"Something Better" is a song by American DJ and electronic music producer Audien from his debut EP, Daydreams, featuring vocals by American country music trio Lady Antebellum. The song was written by Audien, Peter Hanna and Taylor Bird, and produced by Audien.

The song was released to digital retailers through Astralwerks on July 10, 2015 as the EP's second single. On September 1, 2015 it was serviced to American contemporary hit radio via Astralwerks and Capitol Records. The song reached the top of the US Billboard Hot Dance Club Songs chart dated September 26, 2015.

Background
On June 10, 2015, Lady Antebellum performed with DJ and producer Zedd at the year's CMT Music Awards with a mashup of their then-current single "Long Stretch of Love" and Zedd's "Beautiful Now". They revealed to Entertainment Tonight on the red carpet for the event that the performance was "a little bit of a preview" for a crossover song they were releasing with Audien later that summer ("Something Better").

Audien approached Lady Antebellum to record the vocals for the song due to its call-and-response structure and potential for harmonies, characteristics common to the trio's music. He also noted that the group were "some of the best voices ... in overall music" and described the song to Entertainment Weekly as "simply my favorite thing I've ever done." Lady Antebellum member Charles Kelley explained that the group "knew [they] wanted to be part of [the song]" from the first time they heard it as they were "immediately drawn to its great melody and powerful lyric."

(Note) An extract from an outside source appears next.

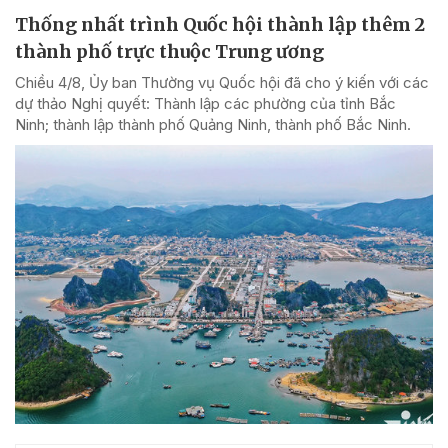
Thống nhất trình Quốc hội thành lập thêm 2
thành phố trực thuộc Trung ương
Chiều 4/8, Ủy ban Thường vụ Quốc hội đã cho ý kiến với các
dự thảo Nghị quyết: Thành lập các phường của tỉnh Bắc
Ninh; thành lập thành phố Quảng Ninh, thành phố Bắc Ninh.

The band was open to pushing the boundaries of country music with the song, noting that they had questioned how well their 2010 pop rock-leaning single, "Our Kind of Love", would be received by country radio when it was first released. "We'll always stay true to the country genre," Kelley assured fans, "but that doesn't mean we can't have a little fun."

Critical reception
 Laura McClellan of Taste of Country praised the vocal performances of Lady Antebellum's Hillary Scott and Charles Kelley on the track and described "Something Better" as a "driving, dance-y pop tune you won’t be able to get out of your head." 
 Christina Vinson of Taste of Country'''s sister site The Boot complimented Lady Antebellum for "[pushing] boundaries," noting that the song proves the trio is "not just a top-notch country group," but "a top-notch group, period."
 Jon Freeman of Rolling Stone'' said that "Hillary Scott and Charles Kelley [of Lady Antebellum] repurpose their signature boy-girl vocals here". He describes the song as "a pop-savvy, piano-driven melody with build-and-release tension that explodes into emotive instrumental passages".

Music video
An accompanying video premiered November 14, 2015 and features a young man who encounters a woman implied to be an alien who is on the run from the authorities. He takes the woman back to his farm, where she reveals special abilities, before the police arrive and the woman is beamed back up into space. Xa -12- 43672

Laura McClellan praised the video for combining "equal parts sci-fi and Americana," representing the song's blending of electronic and music genres.

Track listings
 Digital download – single
 "Something Better" – 3:33

 Digital download – remixes

Chart performance

Weekly charts

Year-end charts

Release history

See also
 List of number-one dance singles of 2015 (U.S.)

References

2015 songs
2015 singles
Lady A songs
Astralwerks singles
Capitol Records singles
Electronic dance music songs
Songs written by Audien
Audien songs
Songs written by Peter Hanna
Songs written by Taylor Bird (songwriter)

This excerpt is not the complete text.